In answering to Charles Tannock’s (rightful) advice ensuring that we are “not blinded to reality by praising what is good when its obviously so even if emanating from the EU”, it is worthwhile focusing on Gordon Brown and Alistair Darling’s rescue plan and their supposed replication of the British model within a grander pan-European plan. After all, it sounds very good, does it not? Right now, Brown is being painted in the European media as a knight in shining armour. So, we must have some concerns for the plans, both the British package and also the trillion-euro pan-European plan. They are a big deal – and the Opposition is obliged to say something about it all (even if we are in agreement). So, here we go:
This is a massive gamble for taxpayers, both British and European.
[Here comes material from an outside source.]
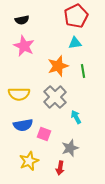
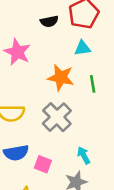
black semicircle: (22, 20) -> (49, 21), moved
orange star: (58, 66) -> (61, 77), turned 30
cyan arrow: (76, 117) -> (84, 155), moved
On the pan-European £1.17 trillion plan, I would suggest that the spending spree amounting to £1.17 trillion may turn out to be the biggest historic gamble of taxpayers’ money in recent European history. There are no guarantees it will work. There are no guarantees on future returns for eurozone Governments. There are certainly no guarantees that it will bring about more long-term good than harm in the global financial system. I am sure that the £1.17 trillion injection will be a welcome contribution to a pot which has so far proved to be bottomless.
Did Brown save the day for Europe? On Gordon Brown’s supposed EU model, I think Gordon Brown and David Miliband’s suggestion that Europe has borrowed the British rescue model of tackling insolvency through liquidity injections, tackling funding through recapitalisation and tackling confidence through wholesale guarantees, means very little. Germany’s salvaging of Hypo Real Estate, the Dutch-Belgian rescue of Fortis and the French-Belgian rescue of Dexia have already been propped up along those lines. If anyone needs thanking right now, it is possibly France’s finance minister, Christine Lagarde. There is no proof in the success of Brown’s model in Britain, so we shall have to see if it is sufficient for Europe.
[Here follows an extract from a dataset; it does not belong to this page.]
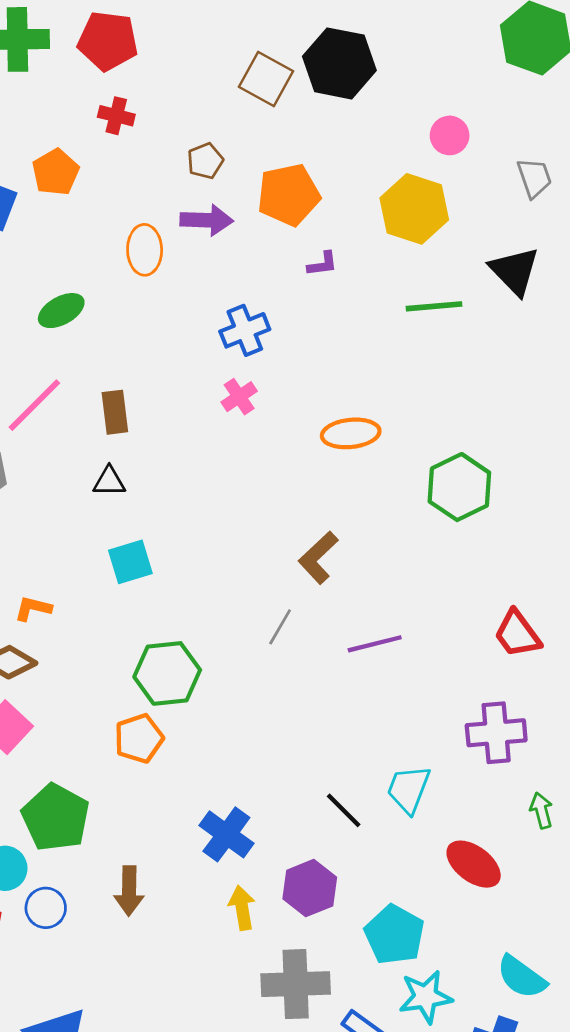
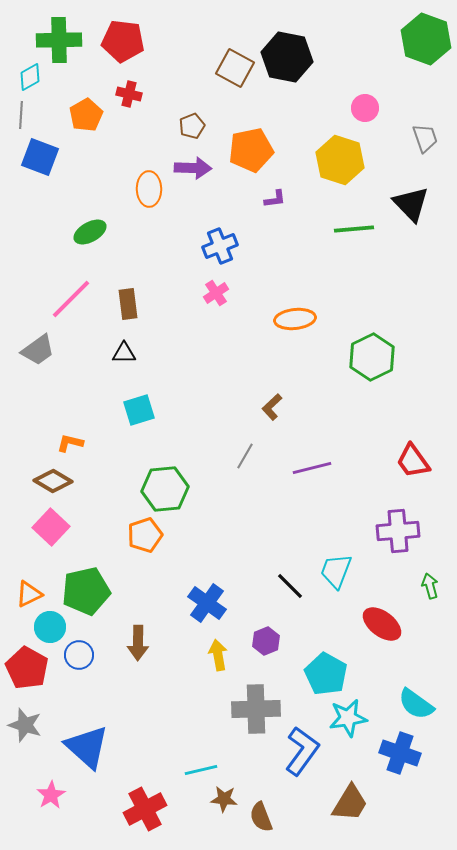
orange pentagon: (56, 172) -> (86, 115), moved
brown L-shape: (318, 558) -> (272, 407), size x0.7
green pentagon: (56, 817) -> (86, 591), turned 30
purple hexagon: (310, 888) -> (266, 641), size x0.7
The one-size-fits-all eurozone approach appears unachievable. On Chancellor Angela Merkel’s claim in Paris that ‘we need a common approach in Europe but we must be able to adapt to each national situation in a flexible way’ is unachievable. The European Union and its 15-member eurozone have always followed an all-or-nothing approach according to a one-size-fits-all European solution. It has broken down in the face of reality.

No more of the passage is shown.